За оставленный забывчими сотрудниками свет в лабораториях и кабинетах, Сахарову постоянно высказывали "свое фи" все те же ночные вахтеры, несмотря на все их к нему уважение. Андрей Дмитриевич распахнул дверь и вошел в помещение. Возле окна, за столом, заваленным неопрятными стопками бумаг, сидел молодой человек. Дмитрий Таранов - узнал юношу Сахаров. Про таких обычно говорят: молодой, да ранний. Дмитрий сидел спиной к двери, погруженный в какие-то, понятные лишь ему одному, расчеты. Андрей Дмитриевич неслышно подошел к Таранову и заинтересованно заглянул в бумаги. Тень Сахарова упала на стол, Дмитрий вздрогнул и стремительно обернулся.

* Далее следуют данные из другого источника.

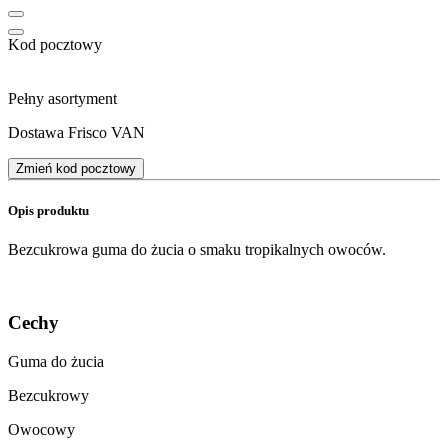
Kod pocztowy
Pełny asortyment
Dostawa Frisco VAN
Zmień kod pocztowy
Opis produktu
Bezcukrowa guma do żucia o smaku tropikalnych owoców.
Cechy
Guma do żucia
Bezcukrowy
Owocowy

- Андрей Дмитриевич, - укоризненно протянул он, - так и заикой остаться не долго!
- Так уж прямо и заикой? - улыбнулся Сахаров. - Ничего, дело молодое… А ты чего домой не идешь? - хитро прищурился академик. - Сидишь, глаза портишь? С девчатами не гуляешь?
- Андрей Дмитриевич… Сами то…
- Мое дело стариковское, - отшутился Сахаров. - Так чего такого, интересного-то?
- Да никак у меня черновики Эйнштейна из головы не идут!
- Это те, что из спецхрана?
- Да. Я тут перепроверил его расчеты…
- Ну и? - заинтересовался Сахаров.
- Что-то не сходится! Вот сами смотрите, - Дмитрий ткнул обгрызенной ручкой в исписанный формулами листок, - вот здесь имеем на входе…
Он обвел кривым овалом ряд математических знаков:
- А здесь на выходе лишняя энергия вылезла… Из ничего! - потрясенно воскликнул Таранов. - Но, Андрей Дмитриевич, этого не может быть! Закон сохранения энергии еще никто не отменял! Но и расчеты верны! Фантастика!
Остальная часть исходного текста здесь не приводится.